**Task directions:**
Your answer should be the line containing "Both of these books take place in Niven’s" and each line after it through the end of the data below, repeated exactly.

**Exercise input:**

§ §

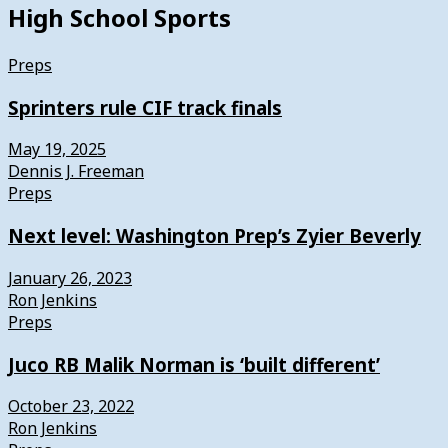
High School Sports
Preps
Sprinters rule CIF track finals
May 19, 2025
Dennis J. Freeman
Preps
Next level: Washington Prep’s Zyier Beverly
January 26, 2023
Ron Jenkins
Preps
Juco RB Malik Norman is ‘built different’
October 23, 2022
Ron Jenkins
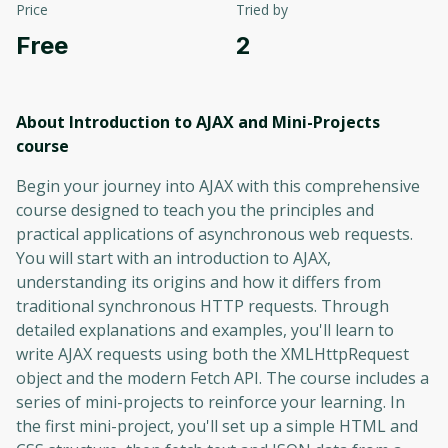
Price
Tried by
Free
2
About Introduction to AJAX and Mini-Projects
course
Begin your journey into AJAX with this comprehensive
course designed to teach you the principles and
practical applications of asynchronous web requests.
You will start with an introduction to AJAX,
understanding its origins and how it differs from
traditional synchronous HTTP requests. Through
detailed explanations and examples, you'll learn to
write AJAX requests using both the XMLHttpRequest
object and the modern Fetch API. The course includes a
series of mini-projects to reinforce your learning. In
the first mini-project, you'll set up a simple HTML and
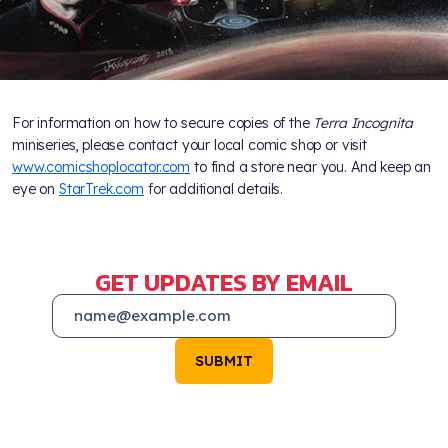
For information on how to secure copies of the
Terra Incognita
miniseries, please contact your local comic shop or visit
www.comicshoplocator.com
to find a store near you. And keep an
eye on
StarTrek.com
for additional details.
GET UPDATES BY EMAIL
SUBMIT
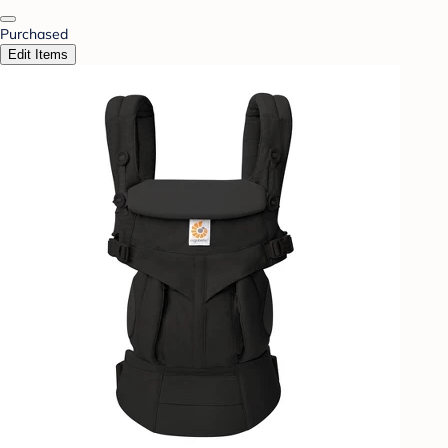
Purchased
Edit Items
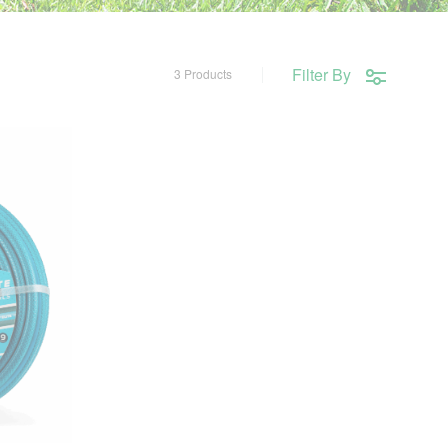
Filter By
3 Products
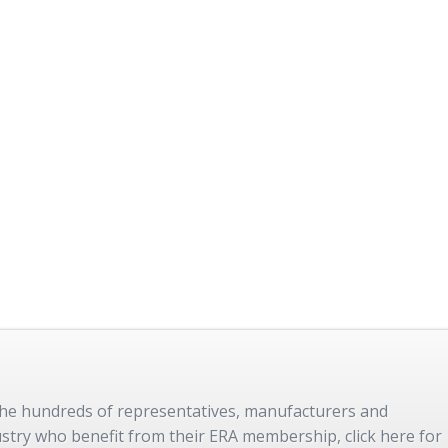
 the hundreds of representatives, manufacturers and
dustry who benefit from their ERA membership, click here for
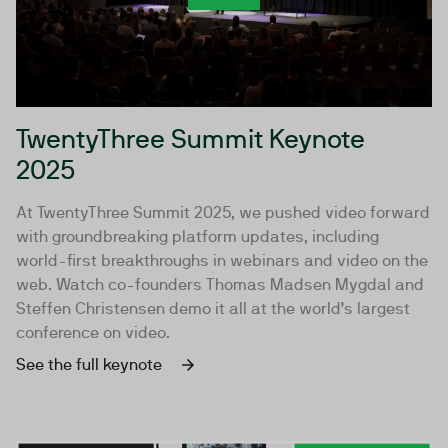
TwentyThree Summit Keynote
2025
At TwentyThree Summit 2025, we pushed video forward
with groundbreaking platform updates, including
world-first breakthroughs in webinars and video on the
web. Watch co-founders Thomas Madsen Mygdal and
Steffen Christensen demo it all at the world’s largest
conference on video.
See the full keynote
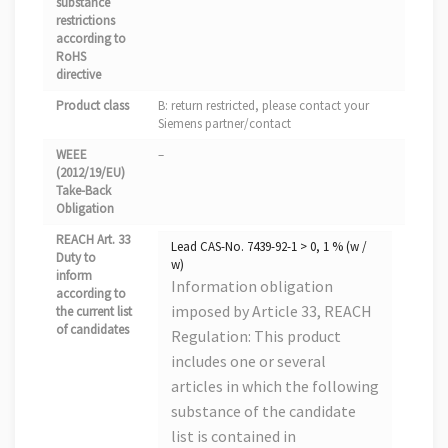
substance
restrictions
according to
RoHS
directive
Product class
B: return restricted, please contact your
Siemens partner/contact
WEEE
–
(2012/19/EU)
Take-Back
Obligation
REACH Art. 33
Lead CAS-No. 7439-92-1 > 0, 1 % (w /
Duty to
w)
inform
Information obligation
according to
imposed by Article 33, REACH
the current list
of candidates
Regulation: This product
includes one or several
articles in which the following
substance of the candidate
list is contained in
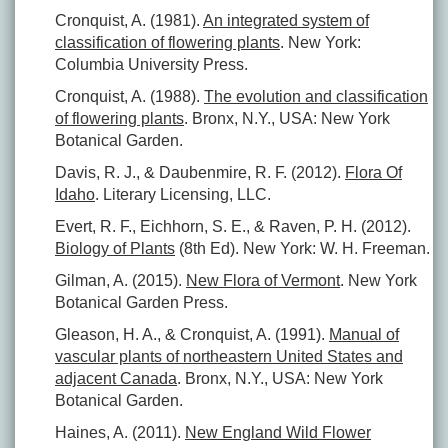
Cronquist, A. (1981).
An integrated system of
classification of flowering plants
. New York:
Columbia University Press.
Cronquist, A. (1988).
The evolution and classification
of flowering plants
. Bronx, N.Y., USA: New York
Botanical Garden.
Davis, R. J., & Daubenmire, R. F. (2012).
Flora Of
Idaho
. Literary Licensing, LLC.
Evert, R. F., Eichhorn, S. E., & Raven, P. H. (2012).
Biology of Plants
(8th Ed). New York: W. H. Freeman.
Gilman, A. (2015).
New Flora of Vermont
. New York
Botanical Garden Press.
Gleason, H. A., & Cronquist, A. (1991).
Manual of
vascular plants of northeastern United States and
adjacent Canada
. Bronx, N.Y., USA: New York
Botanical Garden.
Haines, A. (2011).
New England Wild Flower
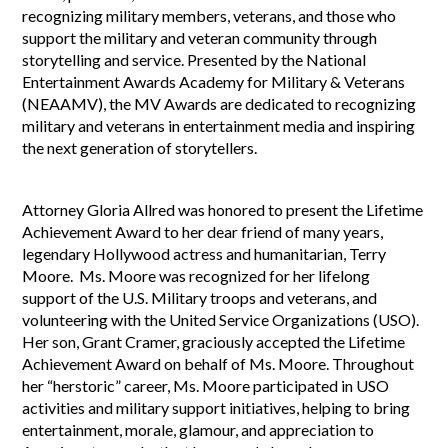
recognizing military members, veterans, and those who
support the military and veteran community through
storytelling and service. Presented by the National
Entertainment Awards Academy for Military & Veterans
(NEAAMV), the MV Awards are dedicated to recognizing
military and veterans in entertainment media and inspiring
the next generation of storytellers.
Attorney Gloria Allred was honored to present the Lifetime
Achievement Award to her dear friend of many years,
legendary Hollywood actress and humanitarian, Terry
Moore. Ms. Moore was recognized for her lifelong
support of the U.S. Military troops and veterans, and
volunteering with the United Service Organizations (USO).
Her son, Grant Cramer, graciously accepted the Lifetime
Achievement Award on behalf of Ms. Moore. Throughout
her “herstoric” career, Ms. Moore participated in USO
activities and military support initiatives, helping to bring
entertainment, morale, glamour, and appreciation to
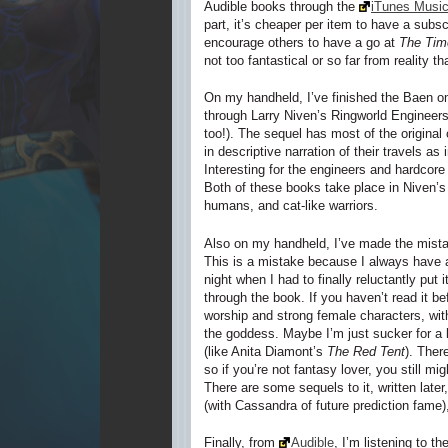
Audible books through the
iTunes Music
part, it’s cheaper per item to have a subsc
encourage others to have a go at
The Time
not too fantastical or so far from reality that
On my handheld, I’ve finished the Baen o
through Larry Niven’s
Ringworld Engineer
too!). The sequel has most of the original
in descriptive narration of their travels a
Interesting for the engineers and hardcore 
Both of these books take place in Niven’s
humans, and cat-like warriors.
Also on my handheld, I’ve made the mista
This is a mistake because I always have a 
night when I had to finally reluctantly pu
through the book. If you haven’t read it be
worship and strong female characters, with
the goddess. Maybe I’m just sucker for a 
(like Anita Diamont’s
The Red Tent
). Ther
so if you’re not fantasy lover, you still m
There are some sequels to it, written later
(with Cassandra of future prediction fame
Finally, from
Audible
, I’m listening to t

§ §

**Response to the exercise:**
Both of these books take place in Niven’s
humans, and cat-like warriors.
Also on my handheld, I’ve made the mista
This is a mistake because I always have a 
night when I had to finally reluctantly pu
through the book. If you haven’t read it be
worship and strong female characters, with
the goddess. Maybe I’m just sucker for a 
(like Anita Diamont’s
The Red Tent
). Ther
so if you’re not fantasy lover, you still m
There are some sequels to it, written later
(with Cassandra of future prediction fame
Finally, from
Audible
, I’m listening to t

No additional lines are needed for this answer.